Manhattan Restaurant Law: Considerations When Buying a Restaurant or Bar

When a restauranteur sells their business, you must retain an attorney experienced in all aspects of the transaction, including the lease assignment and “transfer” of the liquor license.

Liquor License Transfers Lawyer NYC

Liquor Licensees are not allowed to “transfer” a liquor license, in that licenses are not allowed to be sold to or given as a gift to another party. The SLA’s Licensing Department uses the terms “transfer” and “new” applications only to make a distinction between applications for a restaurant or bar that is currently licensed and selling the assets of their business (a transfer) and a restaurant or bar that is not currently licensed (a new license). In both cases, the applicant must apply for their liquor license, including serving the 30-day community board notice and attending a 500-foot hearing, if applicable. The 500 Foot Rule applies to an application for new licenses and a “transfer” of an existing liquor license unless a license has existed at the premises continuously on or before November 1, 1993. ABC Law, Sec. 64(7) (c).

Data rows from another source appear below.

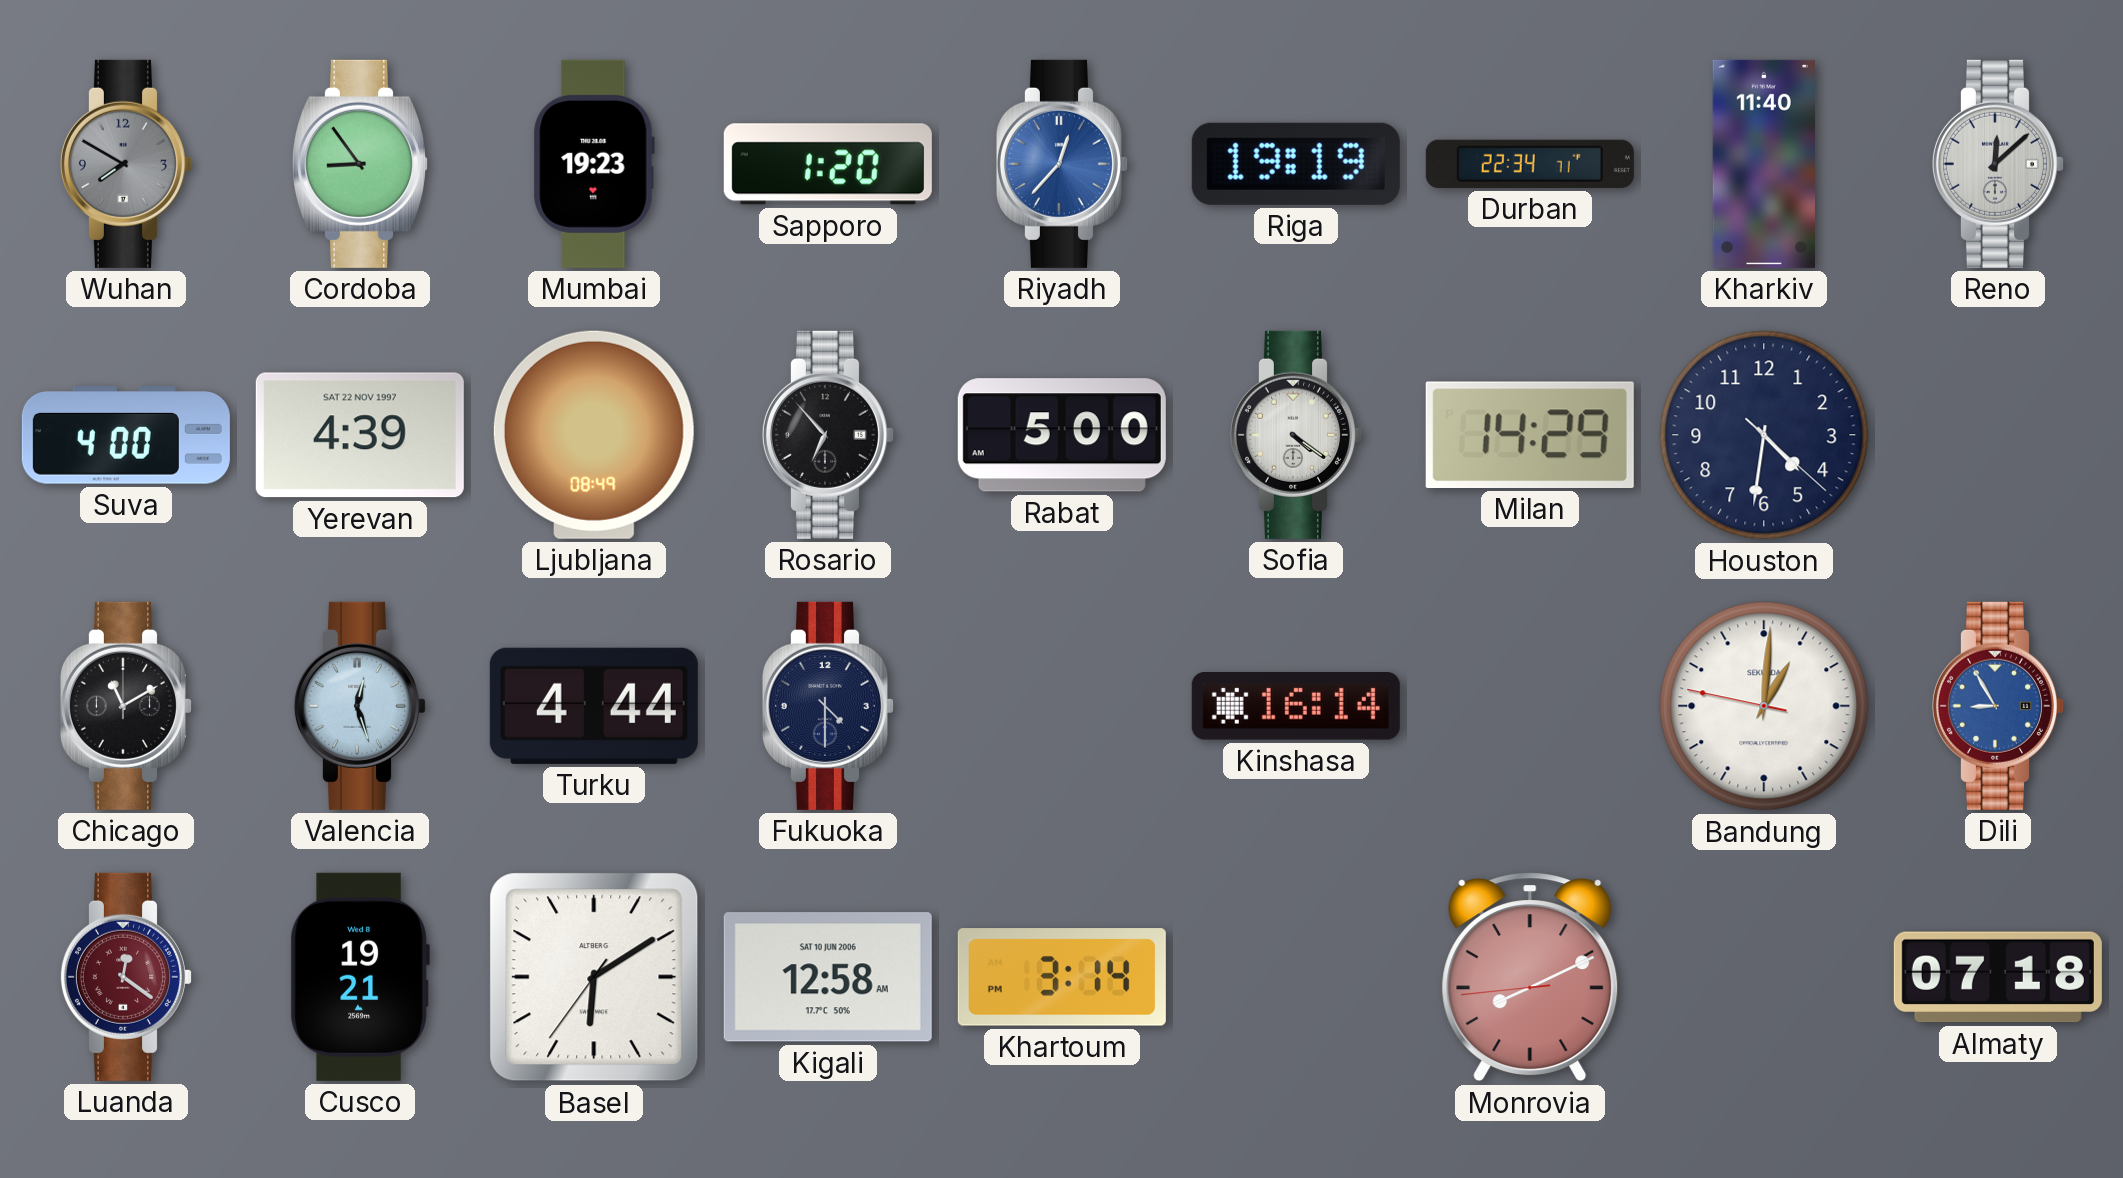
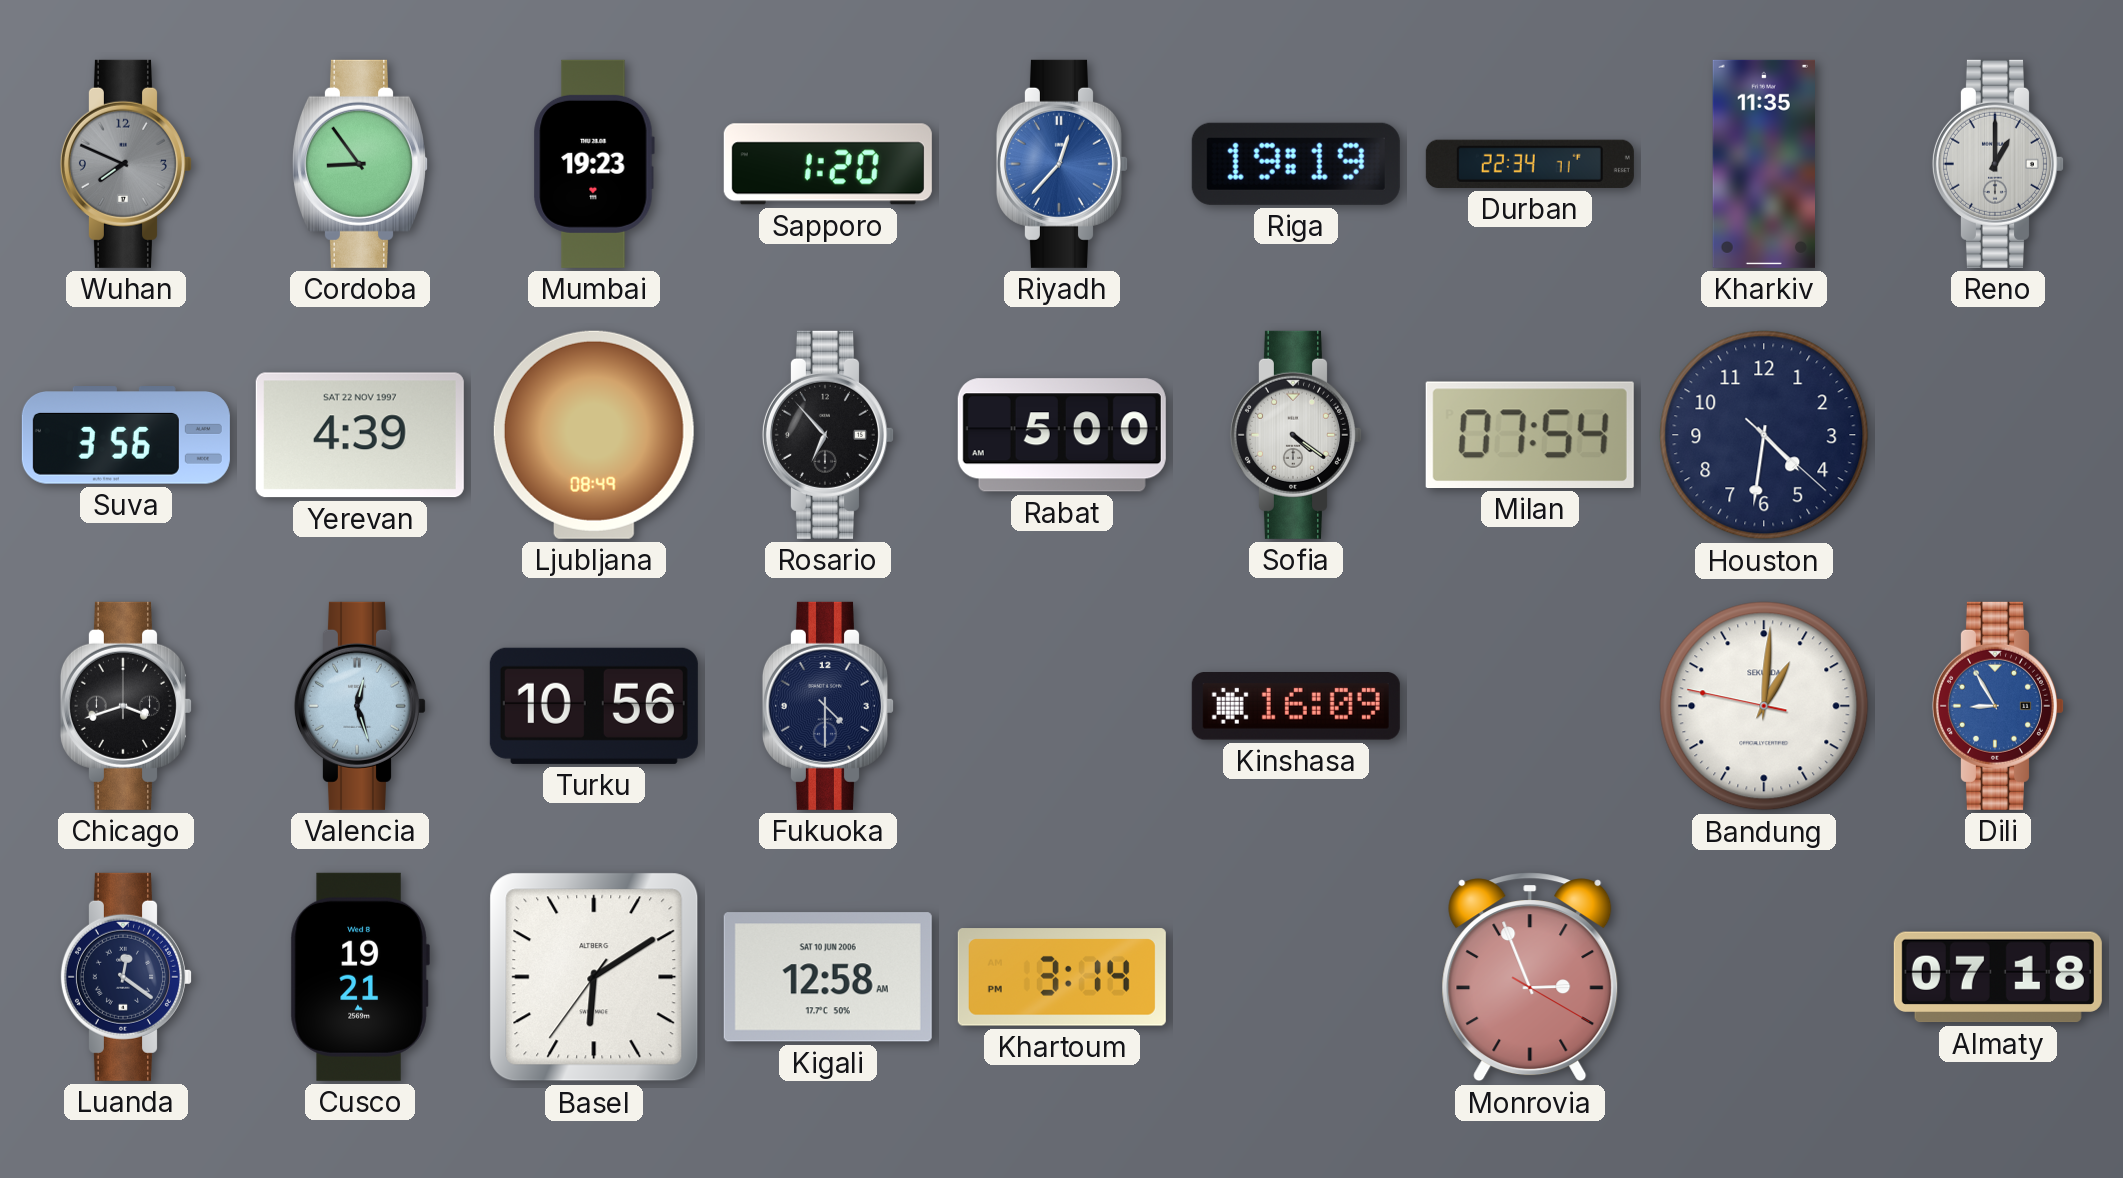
Wuhan: 7:50 -> 7:49
Kharkiv: 11:40 -> 11:35
Reno: 12:08 -> 1:00
Suva: 4:00 -> 3:56
Milan: 14:29 -> 07:54
Chicago: 11:10 -> 3:42
Turku: 4:44 -> 10:56
Kinshasa: 16:14 -> 16:09
Luanda dial: burgundy -> navy
Monrovia: 8:10 -> 2:56
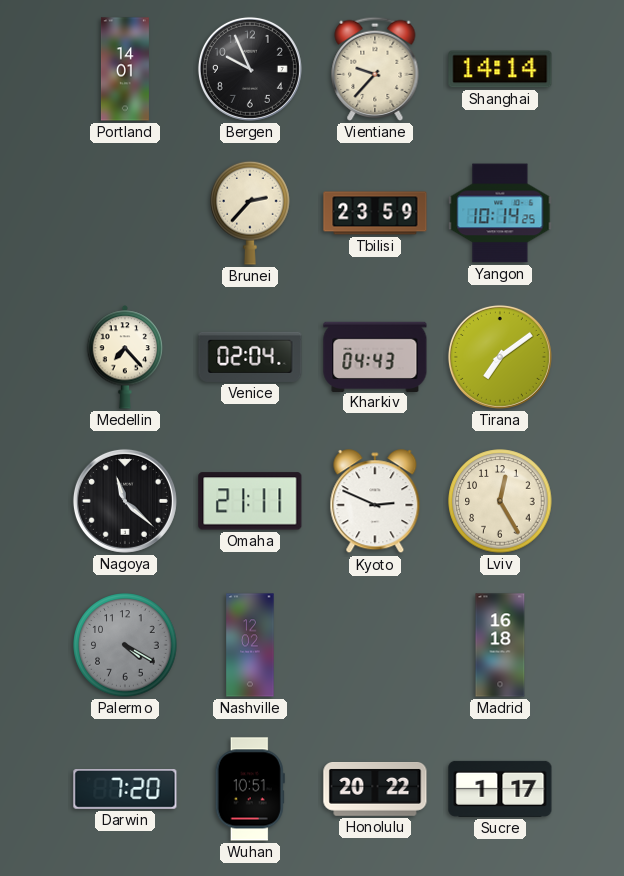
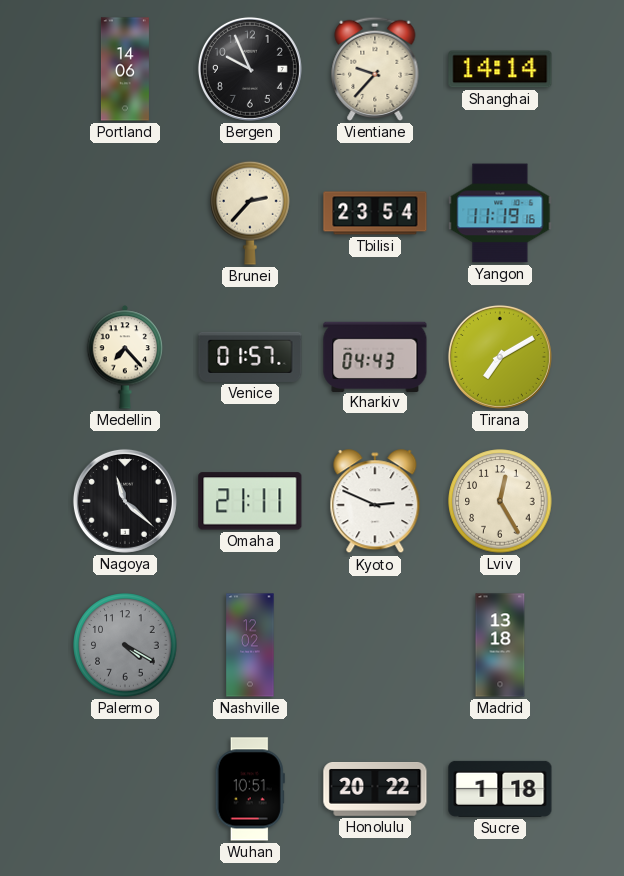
Portland: 14:01 -> 14:06
Tbilisi: 23:59 -> 23:54
Yangon: 10:14 -> 11:19
Venice: 02:04 -> 01:57
Tirana: 7:09 -> 7:10
Madrid: 16:18 -> 13:18
Darwin: 7:20 -> none
Sucre: 1:17 -> 1:18
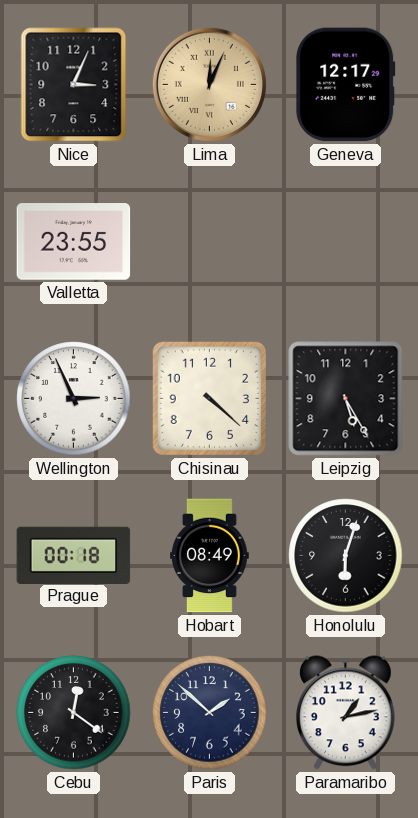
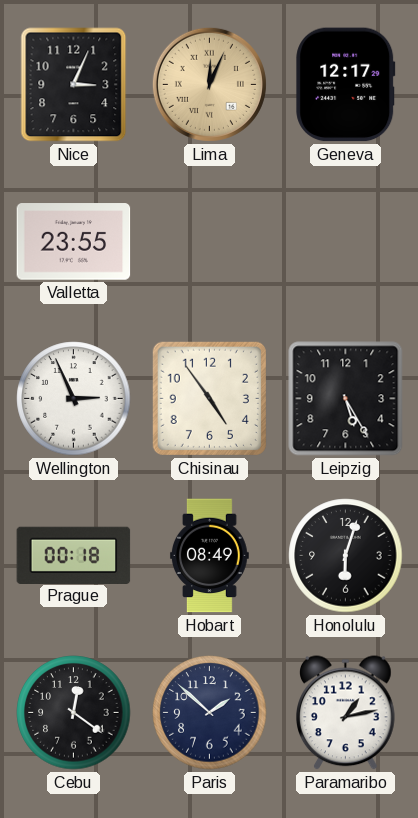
Chisinau: 4:22 -> 4:54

Until a few years ago, restauranteurs sold their businesses by selling corporate stock or “corporate change.” This was done to avoid going through the Community Board liquor license evaluation process. The Alcoholic Beverage Control Law has been changed to close this loophole. Corporate change applications filed with a business sale (a “substantial corporate change”) must go through the Community Board. “Substantial corporate change” is a change in eighty percent (80%) or more of the officers, directors, LLC Managers/Members, and shareholders. It also applies to situations where an existing shareholder or LLC member obtains eighty percent (80%) or more of the shares of a corporation or LLC membership interest in the restaurant/bar. When buying a restaurant through a stock sale, the licensed business has to file a corporate change application to transfer the liquor license, disclosing the new principals or officers joining the corporation or LLC. They must also inform the source of funds (bank statements or loans) to purchase the interest.